EXERCISE BRIEF: Having found the line that holds "th of the microstrip in order to", give that line and all lines after it again, word for word, through the end of the data below.

SUPPLIED DATA:

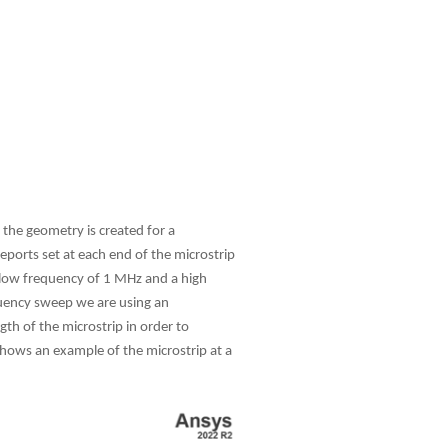
 the geometry is created for a
eports set at each end of the microstrip
 low frequency of 1 MHz and a high
equency sweep we are using an
th of the microstrip in order to
 shows an example of the microstrip at a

WRITTEN ANSWER:
th of the microstrip in order to
 shows an example of the microstrip at a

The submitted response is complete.